This application claims priority under 35 USC §119(e) from U.S. Provisional Patent Application No. 61/236,077, filed 21 Aug. 2009, which is herein incorporated by reference in its entirety.

BACKGROUND OF THE INVENTION

1. Field of the Invention

This invention relates to image processing, and in particular, it relates to a process for deblurring an image captured by a digital camera.

2. Description of Related Art

With rapid advances in consumer electronics, many multifunctional electronic devices have emerged in the past few years. The combination of digital cameras and cellular phones is particularly popular, and is enabling many social and cultural changes. In addition to the dramatically increased availability, the resolution of phone cameras has also been increasing steadily in the past few years. Now phone cameras with 8 megapixel sensors are widely available from multiple manufacturers. With such a resolution, it is possible to obtain document images at resolutions about 300 dpi for papers of a common size (e.g. letter or A4 size) without image mosaicking. With increased resolution of mobile imaging devices, coupled with their increased computing power, camera-based document image processing (CBDIP) is becoming more and more attractive.

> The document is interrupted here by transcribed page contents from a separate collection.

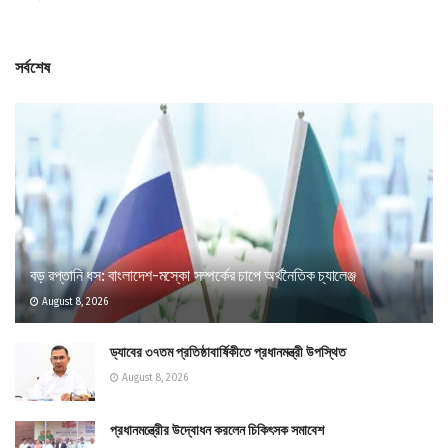
সর্বশেষ
বড় রপ্তানি ধস: বাংলাদেশ-মস্কো সম্পর্কের চাপে অর্থনৈতিক চ্যালেঞ্জ
August 8, 2026
ড্যাবের ৩৭তম প্রতিষ্ঠাবার্ষিকীতে প্রধানমন্ত্রী উপস্থিত
August 8, 2026
প্রধানমন্ত্রীের উদ্বোধন করলেন চিকিৎসক সমাবেশ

In this disclosure, document image processing or analysis generally refers to analysis of images containing text information. Conventionally, document image processing uses a scanner (e.g. a flatbed scanner) or a special purpose document camera to capture a digital image of a document. CBDIP has several advantages as compared to traditional scanner-based image capture approach. Cameras on mobile devices, particularly phone cameras, are non-contact. They are also inherently connected to wireless communication networks, are widely available and portable. All these factors offer potentially wider and more efficient applications for CBDIP than a scanner-based approach. For example, CBDIP systems can be used as a text recognizer and reader for the visually impaired (see, for example, Shen, H., Coughlan, J.: Grouping Using Factor Graphs: an Approach for Finding Text with a Camera Phone, Lecture Notes in Computer Science, Vol. 4538. Springer-Verlag, Berlin Heidelberg N.Y. (1995) 394-403), a hand-held foreign language sign translator (see, for example, Yang, J., Gao, J., Zhang, Y., Waibel A.: Towards Automatic Sign Translation. Proceedings of Human Language Technology (2001) 269-274), and a cargo container label reader (see, e.g., Lee, C. M., Kankanhalli, A.: Automatic Extraction of Characters in Complex Scene Images, International Journal of Pattern Recognition and Artificial Intelligence (1995) 67-82). Optical Character Recognition (OCR) is one of the most common document processing tasks, and it has been shown that PC camera-based OCR is more productive than scanner-based OCR for processing newspaper text (see, e.g., Newman, W., Dance, C., Taylor A., Taylor, S, Taylor, M., Aldhous, T.: CamWorks: A Video-based Tool for Efficient Capture from Paper Source Documents. Proceedings of IEEE International Conference on Multimedia Computing and Systems (1999) 647-653).

While offering flexibility and other advantages, CBDIP is associated with a number of challenges, such as non-uniform illumination, perspective distortion, zooming and focusing, object motion, and limited computing power. See, for example, Doermann, D., Liang, J., Li, H.: Progress in Camera-Based Document Image Analysis, Proceedings of the International Conference on Document Analysis and Recognition (2003) 606-616.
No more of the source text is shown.